Batching is also faster than individual calls. One HTTP request instead of three round trips.
LibSQL vs SQLite
LibSQL is a strict superset of SQLite. Everything SQLite does, LibSQL does. The differences are all additions:
| Feature | SQLite | LibSQL |
|---|---|---|
| SQL compatibility | Full | Full (same engine) |
| Network access | No (embedded only) | HTTP and WebSocket server |
| Concurrent clients | Single process | Multiple clients over network |
| Replication | Not built-in | Embedded replicas that sync from primary |
| Vector search | Requires extensions | Native F32_BLOB type and distance functions |
| ALTER TABLE | Limited | Extended (e.g., drop column backfill) |
| File format | .db / .sqlite | Compatible with SQLite format |
If your app runs as a single process and doesn't need any of those additions, plain SQLite is simpler with zero network overhead. But if you need network access, concurrent clients, replication, or vector search, LibSQL gives you all of that without leaving the SQLite ecosystem.
When to Use LibSQL
LibSQL fits naturally into several architectures:
- Local-first apps with server sync: embedded replica on the client, syncing from a remote primary. Instant reads, no network latency, writes replicate in the background
- Edge applications: embedded replicas at edge locations, each syncing from a central primary. Low-latency reads worldwide
- Apps that need SQL and vector search together: skip the separate vector database. LibSQL handles both in one process
- Multi-service architectures: several services querying the same data? Server mode means concurrent connections without file locking
- Any SQLite use case that outgrows a single process: when you need network access, replication, or concurrent writers, LibSQL is a drop-in upgrade
Wrapping Up
That covered a lot of ground: table creation, inserts, keyword queries, JSON functions, vector similarity, and batch transactions. Almost all of it was standard SQL. The only LibSQL-specific bits are F32_BLOB, vector_distance_cos(), and client.batch().

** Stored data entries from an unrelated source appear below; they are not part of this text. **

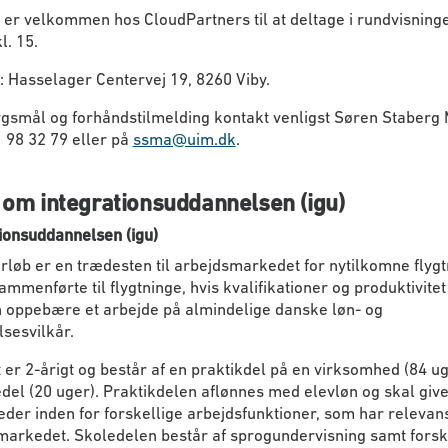
er velkommen hos CloudPartners til at deltage i rundvisninge
l. 15.
 Hasselager Centervej 19, 8260 Viby.
rgsmål og forhåndstilmelding kontakt venligst Søren Staberg
61 98 32 79 eller på
ssma@uim.dk
.
 om integrationsuddannelsen (igu)
ionsuddannelsen (igu)
orløb er en trædesten til arbejdsmarkedet for nytilkomne flyg
ammenførte til flygtninge, hvis kvalifikationer og produktivite
n oppebære et arbejde på almindelige danske løn- og
sesvilkår.
 er 2-årigt og består af en praktikdel på en virksomhed (84 ug
del (20 uger). Praktikdelen aflønnes med elevløn og skal giv
der inden for forskellige arbejdsfunktioner, som har relevans
markedet. Skoledelen består af sprogundervisning samt forsk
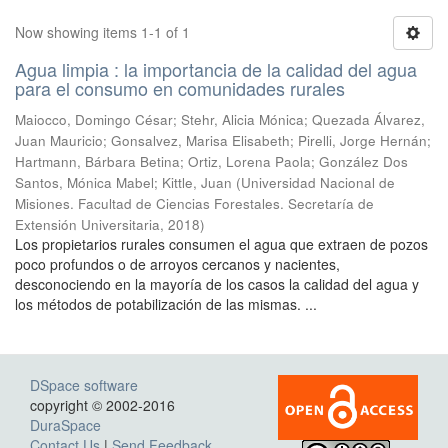
Now showing items 1-1 of 1
Agua limpia : la importancia de la calidad del agua
para el consumo en comunidades rurales
Maiocco, Domingo César; Stehr, Alicia Mónica; Quezada Álvarez,
Juan Mauricio; Gonsalvez, Marisa Elisabeth; Pirelli, Jorge Hernán;
Hartmann, Bárbara Betina; Ortiz, Lorena Paola; González Dos
Santos, Mónica Mabel; Kittle, Juan
(
Universidad Nacional de
Misiones. Facultad de Ciencias Forestales. Secretaría de
Extensión Universitaria
,
2018
)
Los propietarios rurales consumen el agua que extraen de pozos
poco profundos o de arroyos cercanos y nacientes,
desconociendo en la mayoría de los casos la calidad del agua y
los métodos de potabilización de las mismas. ...
DSpace software
copyright © 2002-2016
DuraSpace
Contact Us
|
Send Feedback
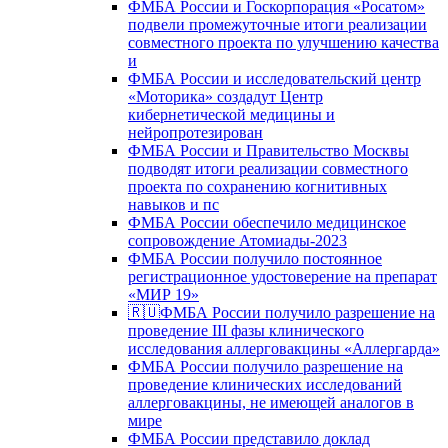
ФМБА России и Госкорпорация «Росатом»
подвели промежуточные итоги реализации
совместного проекта по улучшению качества
и
ФМБА России и исследовательский центр
«Моторика» создадут Центр
кибернетической медицины и
нейропротезирован
ФМБА России и Правительство Москвы
подводят итоги реализации совместного
проекта по сохранению когнитивных
навыков и пс
ФМБА России обеспечило медицинское
сопровождение Атомиады-2023
ФМБА России получило постоянное
регистрационное удостоверение на препарат
«МИР 19»
🇷🇺ФМБА России получило разрешение на
проведение III фазы клинического
исследования аллерговакцины «Аллергарда»
ФМБА России получило разрешение на
проведение клинических исследований
аллерговакцины, не имеющей аналогов в
мире
ФМБА России представило доклад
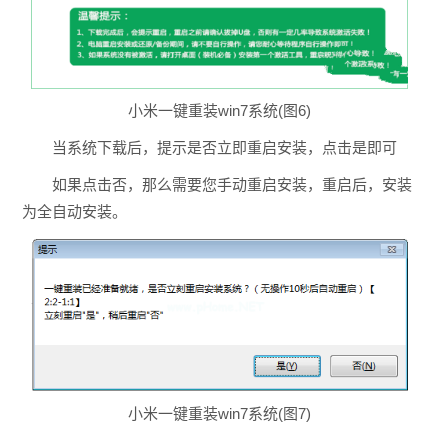
小米一键重装win7系统(图6)
当系统下载后，提示是否立即重启安装，点击是即可
如果点击否，那么需要您手动重启安装，重启后，安装
为全自动安装。
小米一键重装win7系统(图7)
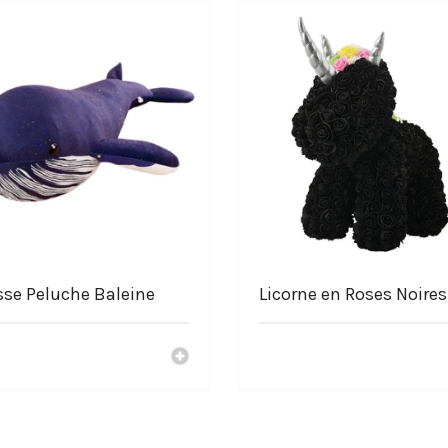
sse Peluche Baleine
Licorne en Roses Noires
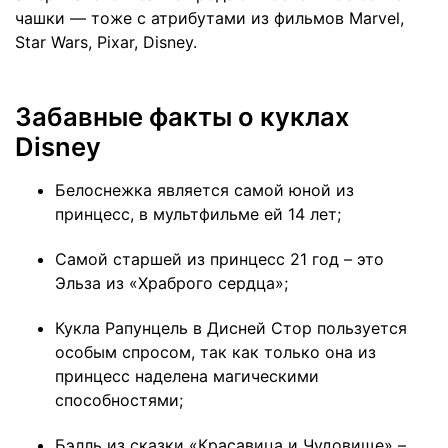
чашки — тоже с атрибутами из фильмов Marvel,
Star Wars, Pixar, Disney.
Забавные факты о куклах
Disney
Белоснежка является самой юной из
принцесс, в мультфильме ей 14 лет;
Самой старшей из принцесс 21 год – это
Эльза из «Храброго сердца»;
Кукла Рапунцель в Дисней Стор пользуется
особым спросом, так как только она из
принцесс наделена магическими
способностями;
Бэлль из сказки «Красавица и Чудовище» –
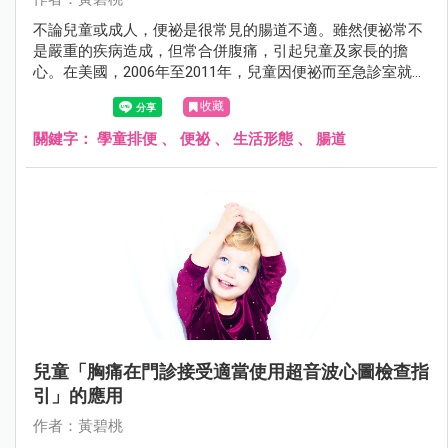
不論兒童或成人，便祕是很常見的腸道不適。雖然便祕常不
是嚴重的疾病造成，但常合併腹痛，引起兒童及家長的擔
心。在美國，2006年至2011年，兒童因便祕而至急診室就醫
的人數增加了41.5%。約有25%的兒童，其便祕症狀會持續到
收藏
20歲。以前認為便祕的可能原因包括基因遺傳、心理壓力、
故意不願排便、纖維食物攝取不足、缺乏運動、較低的社經
關鍵字：
學童排便
、
便祕
、
生活形態
、
腸道
地位及缺乏排便習慣等。但每日的生活習慣是否會影響兒童
便祕，是值得探討的。
兒童「胸痛在門診接受適當使用超音波心圖檢查指
引」的應用
作者：黃碧桃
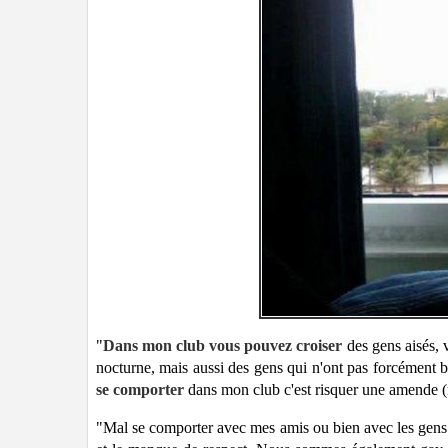
"
Dans mon club vous pouvez croiser
des gens aisés, 
nocturne, mais aussi des gens qui n'ont pas forcément 
se comporter
dans mon club c'est risquer une amende 
"Mal se comporter avec mes amis ou bien avec les gens q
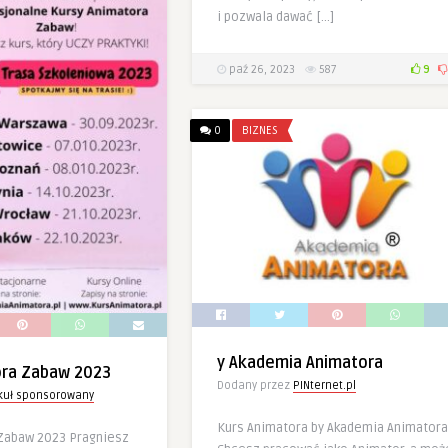
i pozwala dawać […]
paź 26, 2023
587
9
0
BIZNES
y Akademia Animatora
ora Zabaw 2023
Dodany przez
PINternet.pl
ykuł sponsorowany
Kurs Animatora by Akademia Animatora
Zabaw 2023 Pragniesz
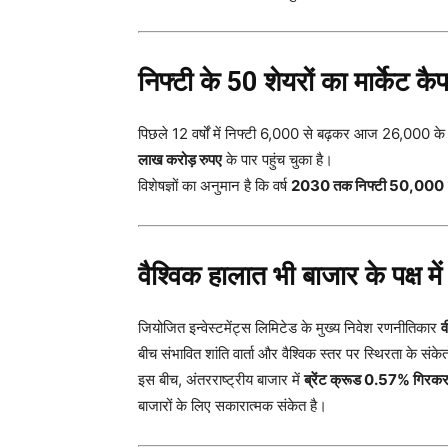
निफ्टी के 50 शेयरों का मार्केट 
पिछले 12 वर्षों में निफ्टी 6,000 से बढ़कर आज 26,000 के 
लाख करोड़ रुपए
के पार पहुंच चुका है।
विशेषज्ञों का अनुमान है कि वर्ष
2030 तक निफ्टी 50,000
वैश्विक हालात भी बाजार के पक्ष में
जियोजित इन्वेस्टमेंट्स लिमिटेड के मुख्य निवेश रणनीतिकार
व
बीच संभावित शांति वार्ता और वैश्विक स्तर पर स्थिरता के संकेत
इस बीच, अंतरराष्ट्रीय बाजार में
ब्रेंट क्रूड 0.57% गिरकर
बाजारों के लिए सकारात्मक संकेत है।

The LibSQL documentation covers embedded replicas, extensions, and the HTTP API. The @libsql/client README has detailed TypeScript examples.
To manage your local LibSQL instance:
spindb stop libsql1 # Stop the server
spindb start libsql1 # Start it again
spindb list # See all your database instancesSpinDB works with 20+ engines, so you can run Redis for caching or Qdrant for heavier vector workloads right alongside LibSQL, all from one CLI. Layerbase Desktop wraps the same functionality in a macOS app if you prefer that.